Why would “Kong Guys” resent “Kong Girls”? The men dislike these “Kong Girls”, who supposedly act very arrogant. According to the media, “Kong Girls” are young women who are materialistic, narcissistic, money-crazy, and cannot cook and do house chores. They often have the “Princess Syndrome”, which means the girls expect their boyfriends to treat them like princesses, for example, pay for everything, buy them everything, etc.

Finally, as for “Middle-Aged Women,” these are typically women over 26 years old, can no longer be identified as “young”, have successful careers with an overflowing income, some even more than men, are smart and powerful, and thus, have a high social status. The only drawback is that they are unmarried and are “failures” when it comes to love relationship. Some media, like TV networks, will label them and use them as the topic for soap operas. A Taiwan’s word-of-mouth drama called My Queen (敗犬女王)”, uses such a theme. It is a reflection of gender stereotype in the media.

Thus, the current stereotypical roles of men and women are completely reversed, comparing to conventional roles. Women are now portrayed as powerful, while men are weak.

In the last two years, we have found that the three aforementioned terms have grown more popular in Hong Kong citizens’ conversation, after some people have published these issues on web forums. In this case, we defined these terms as stereotypes that people tend to label others who share some of the common characteristics as a group, with most of these terms connoting depreciatory meanings.

Originally, the two terms “Kong Girl” and “Kong Guy” have been in use for many years as an abbreviation to neutrally describe Hong Kong females and males, usually used in newspapers. Yet, many Internet users recently implied some other meanings on these terms to portray negative images. For instance, Net surfer likes to use “Kong Girl” to define Hong Kong girls with evil characteristics like materialism, narcissism and arrogance. Is it true that all of the Hong Kong females hold these negative characteristics?

And why do people commonly feel that women should not be like this? Actually, these terms are sourced from common gender stereotypes portrayed by the mass media. The media had always shaped the roles of both genders. The general public is probably discontent when the fact (reality) does not match with their imagination and recognition. Then, they tend to show their disappointment on the Internet, which finally produces another stereotyping towards the opposite gender. Someone has tried to clarify that the term “Kong Girl” is not only inclining to describe Hong Kong females, but to indicate that all females in the world have those evil characteristics.

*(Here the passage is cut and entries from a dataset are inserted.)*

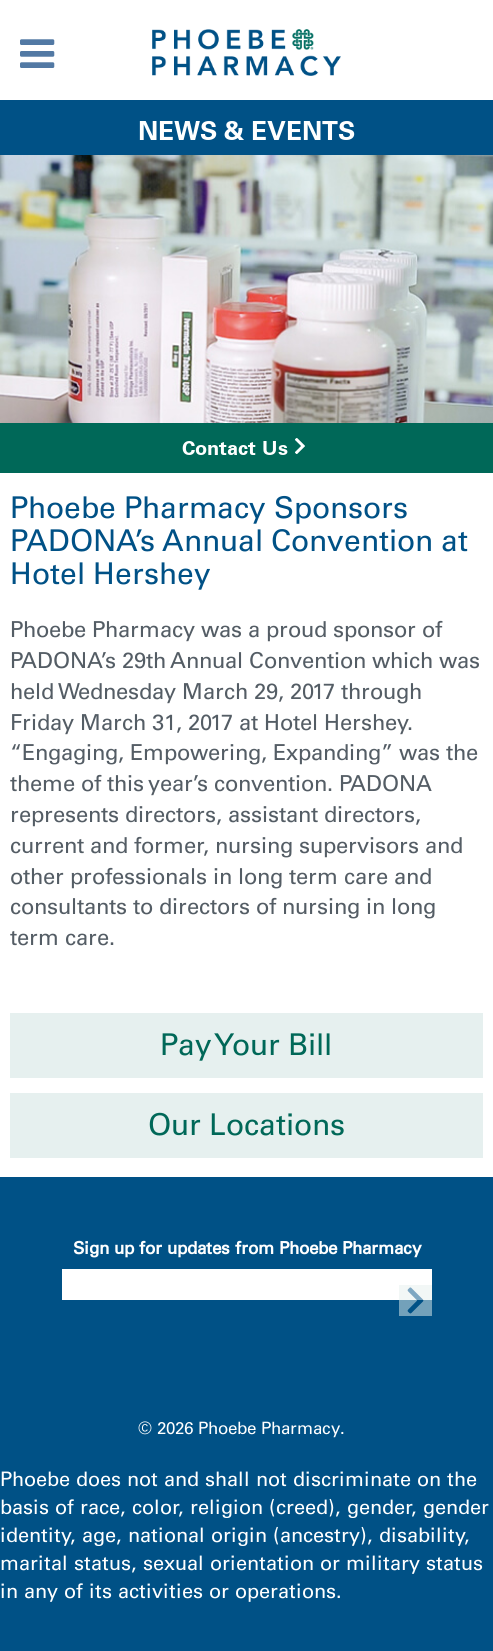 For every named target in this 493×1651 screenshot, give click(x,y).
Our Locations (246, 1125)
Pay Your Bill (246, 1045)
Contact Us (235, 448)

But why should Hong Kong girls be the representatives of females with bad manners around the world? To explain in any way, “Kong Girl” and “Kong Guy” are not neutral terms anymore since they connote social stereotyping towards gender.

Meanwhile, it has almost become a trend for Hong Kong citizens to use the term “Middle-Aged Women” as a description. The major cause of this is obviously because of the media playing up these labels in a large coverage. We can see different kinds of TV programs, comics, movies, and even pop songs describing many characteristics of this group. The media and the fiery discussion among online forum members advance many new meanings to these new terms, hiding the original meanings. And now, we have new definitions to “Kong Guy”, “Kong Girl” and “Middle-Aged Women”.

Due to the evolution of the society, the role of women has changed. Females are no longer confined in housework. More importantly, they are not the appurtenant of men anymore. Nowadays, women have an equal status as men and can perform outstandingly in the work force. Women’s power is increasing, catching up with men’s power, possibly even surpassing men’s. However, the traditional perceptions about women are deeply rooted in Chinese society. The deviation of the conventional roles and the present roles of both men and women leads to gender stereotypes, existing in mass media and the general public’s minds.